# knockdown texture question



## bierman (Mar 1, 2017)

I am about to texture and the customer wants knockdown on the ceiling and orange peel on the wall. No problem. I typically texture my jobs like that. The problem is they wanted bullnose corners on everything and I am trying to figure out a good way to switch between textures on my soffit. I think it would look the best to use the knockdown on the underside of the soffit and orange peel on the wall portions of it, but was wondering if anyone has a trick for switching.

I typically spray the knockdown, scrape the overspray off the wall, and immediately spray the orange peel, so I don't really want to wait a day and spray the orange peel.

Thanks for any advice


----------



## Big Shoe (Jun 16, 2008)

We normally used 90* bead on ceilings to avoid those issues. 
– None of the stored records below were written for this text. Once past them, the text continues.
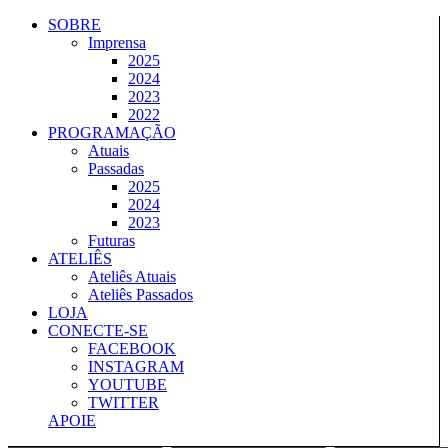
Ir
SOBRE
para
Imprensa
o
2025
conteúdo
2024
2023
2022
PROGRAMAÇÃO
Atuais
Passadas
2025
2024
2023
Futuras
ATELIÊS
Ateliês Atuais
Ateliês Passados
LOJA
CONECTE-SE
FACEBOOK
INSTAGRAM
YOUTUBE
TWITTER
APOIE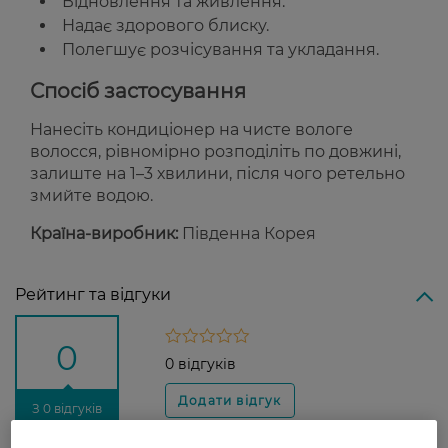
Відновлення та живлення.
Надає здорового блиску.
Полегшує розчісування та укладання.
Спосіб застосування
Нанесіть кондиціонер на чисте вологе
волосся, рівномірно розподіліть по довжині,
залиште на 1–3 хвилини, після чого ретельно
змийте водою.
Країна-виробник:
Південна Корея
Рейтинг та відгуки
0
0 відгуків
З 0 відгуків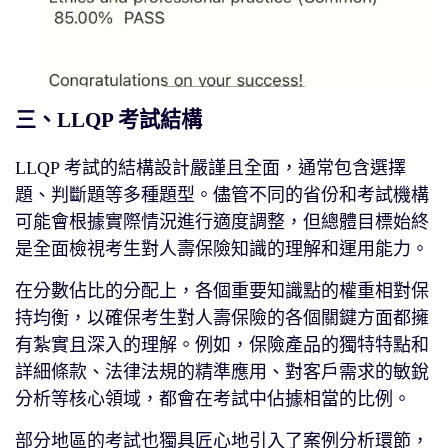
三、LLQP 考試結構
LLQP 考試的結構設計嚴謹且全面，通常包含選擇
題、判斷題等多種題型。儘管不同的省份和考試機構
可能會根據實際情況進行適度調整，但總體目標始終
是全面檢視考生對人壽保險知識的理解和運用能力。
在分數佔比的分配上，各個重要知識點的權重相對保
持均衡，以確保考生對人壽保險的各個關鍵方面都擁
有紮實且深入的理解。例如，保險產品的獨特特點和
詳細條款、法律法規的精準應用、對客戶需求的敏銳
分析等核心領域，都會在考試中佔據相當的比例。
部分地區的考試也獨具匠心地引入了案例分析環節，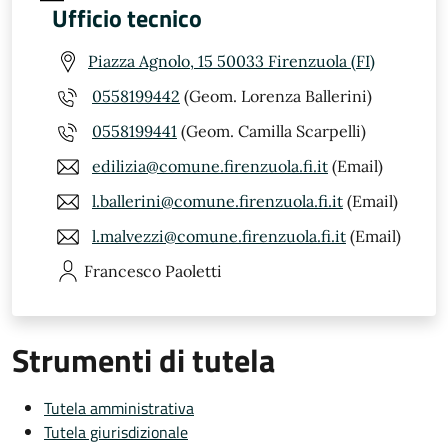
Ufficio tecnico
Piazza Agnolo, 15 50033 Firenzuola (FI)
0558199442
(Geom. Lorenza Ballerini)
0558199441
(Geom. Camilla Scarpelli)
edilizia@comune.firenzuola.fi.it
(Email)
l.ballerini@comune.firenzuola.fi.it
(Email)
l.malvezzi@comune.firenzuola.fi.it
(Email)
Francesco
Paoletti
Strumenti di tutela
Tutela amministrativa
Tutela giurisdizionale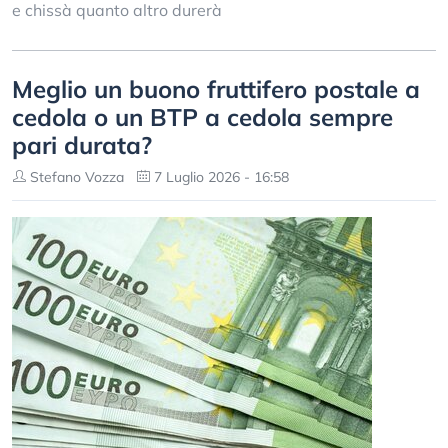
e chissà quanto altro durerà
Meglio un buono fruttifero postale a
cedola o un BTP a cedola sempre
pari durata?
Stefano Vozza
7 Luglio 2026 - 16:58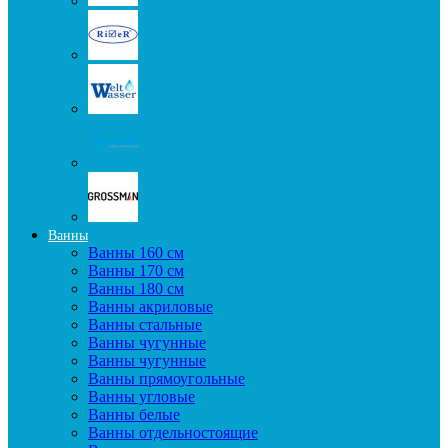
Ванны
Ванны 160 см
Ванны 170 см
Ванны 180 см
Ванны акриловые
Ванны стальные
Ванны чугунные
Ванны чугунные
Ванны прямоугольные
Ванны угловые
Ванны белые
Ванны отдельностоящие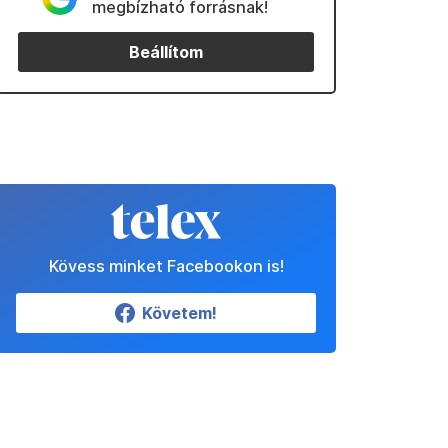
megbízható forrásnak!
Beállítom
Kövess minket Facebookon is!
Követem!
But in your case why don't you just leave the wall portions in your soffit smooth. Blue tape the bottom/center of the bullnose to create your straight cut off point. 

Good luck


----------



## John1957 (Nov 20, 2016)

bierman said:


> I am about to texture and the customer wants knockdown on the ceiling and orange peel on the wall. No problem. I typically texture my jobs like that. The problem is they wanted bullnose corners on everything and I am trying to figure out a good way to switch between textures on my soffit. I think it would look the best to use the knockdown on the underside of the soffit and orange peel on the wall portions of it, but was wondering if anyone has a trick for switching.
> 
> I typically spray the knockdown, scrape the overspray off the wall, and immediately spray the orange peel, so I don't really want to wait a day and spray the orange peel.
> 
> Thanks for any advice


When I do soffits with with 2 different textures, I cardboard half while I spray the other and vice versa. I did a knockdown face with a plaster veneer sand swirl bottom a few months ago. Pretty basic really. A fan will dry of the knockdown or orange peel pretty fast and you can staple cardboard right over the top of it. You can wipe the bullnose right after you spray.


----------